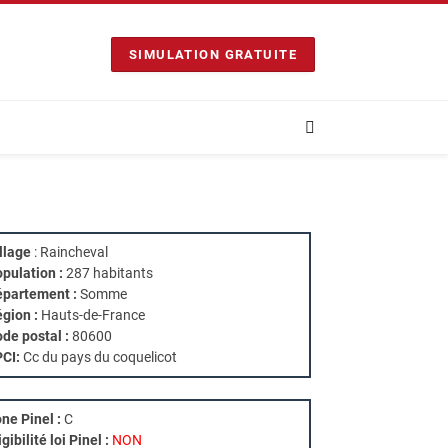
SIMULATION GRATUITE
llage
: Raincheval
pulation :
287 habitants
partement :
Somme
gion :
Hauts-de-France
de postal :
80600
PCI:
Cc du pays du coquelicot
ne Pinel :
C
igibilité loi Pinel :
NON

------------------------

■ What to do ■
From the first line to the last, retype the data exactly, but omit every image.

■ Completed task ■
SIMULATION GRATUITE
llage
: Raincheval
pulation :
287 habitants
partement :
Somme
gion :
Hauts-de-France
de postal :
80600
PCI:
Cc du pays du coquelicot
ne Pinel :
C
igibilité loi Pinel :
NON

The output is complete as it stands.